Allez, revenons à nos moutons : la colonisation donc. Croyez-le ou non, ce sera loin d’être une partie de plaisir pour les Européens. On ne peut néanmoins guère les plaindre. Les Portugais arrivent dans la région dès le début du XVIème siècle, et impressionnent avec leurs cuirasses et leurs mousquets. Le roi de Kotte (juste à côté de l’actuelle capitale Colombo) devient plus ou moins leur marionnette. Ce qui lui vaudra d’ailleurs d’être assassiné par trois de ses fils. D’où le fameux « Vos quoque filii » bien sûr. Au milieu de ce siècle, encore quatre royaumes cohabitent. Mais le souverain de Sitawaka, au sud, prend la couronne de celui de Kandy, au centre-est (qui demeure le royaume principal). Tandis que les Portugais, au centre-ouest, s’emparent de Jaffna, au nord. Plus que deux protagonistes. Et puis l’impensable se produit : en 1594, Kandy met une dérouillée aux colons portugais (une grande première pour eux), et sauve son indépendance !

Au XVIIème, un tout nouveau joueur débarque : les Hollandais ! En une cinquantaine d’années, ils font tomber tous les bastions portugais. Mais Kandy résiste encore et toujours à l’envahisseur. Les Français tentent alors brièvement leur chance. Ils ne tiendront pas trois mois…

Les choses ne changent guère au XVIIIème, si ce n’est que les Hollandais s’installent de plus en plus confortablement, et que côté Kandy le bouddhisme se renforce durablement. Mais voilà que les Français tiennent leur revanche, pas au Sri Lanka, mais en Europe : en 1795, la France révolutionnaire envahit les Provinces-Unies (les futurs Pays-Bas).

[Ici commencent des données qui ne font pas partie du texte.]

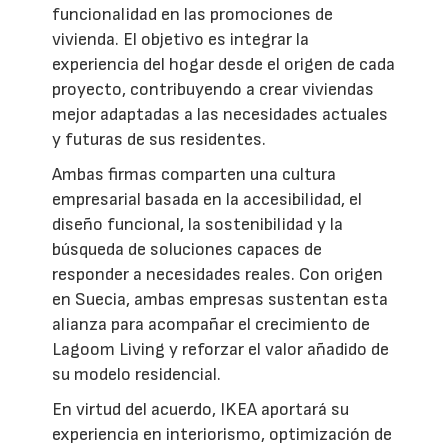
funcionalidad en las promociones de
vivienda. El objetivo es integrar la
experiencia del hogar desde el origen de cada
proyecto, contribuyendo a crear viviendas
mejor adaptadas a las necesidades actuales
y futuras de sus residentes.
Ambas firmas comparten una cultura
empresarial basada en la accesibilidad, el
diseño funcional, la sostenibilidad y la
búsqueda de soluciones capaces de
responder a necesidades reales. Con origen
en Suecia, ambas empresas sustentan esta
alianza para acompañar el crecimiento de
Lagoom Living y reforzar el valor añadido de
su modelo residencial.
En virtud del acuerdo, IKEA aportará su
experiencia en interiorismo, optimización de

Ni une ni deux, nos amis britanniques, déjà en Inde et pas opportunistes pour un sou, s’emparent de toutes les possessions hollandaises sur Ceylan. Reste Kandy. Les Anglais galèrent, ils y mettent vingt ans, mais ils finissent par soumettre le dernier royaume : en 1815, pour la première fois de son histoire, l’île de Ceylan est unifiée sous une seule administration. Manque de pot, une administration d’envahisseurs.

En bons colons qui se respectent, ils vont confisquer les terres et établir de grandes plantations. L’île devient un fournisseur officiel de produits tropicaux. D’abord du café, puis l’hévéa (importé d’Amérique du Sud) fait son apparition, et surtout évidemment le thé, qui devient à la fin du XIXème siècle la principale exportation.

Au XXème, les Britanniques commencent néanmoins à lâcher un peu du lest, et les Ceylanais gagnent progressivement des sièges au Conseil législatif. Durant la Seconde Guerre Mondiale, le pays se range bien sûr du côté des Alliés, et va subir en retour les assauts des bombardiers japonais. Ce qui vaut à Ceylan une promesse d’indépendance de la part de Churchill. Il tient parole : elle a lieu le 4 février 1948. Enfin, l’île demeure quand même au sein du Commonwealth, faut pas déconner non plus.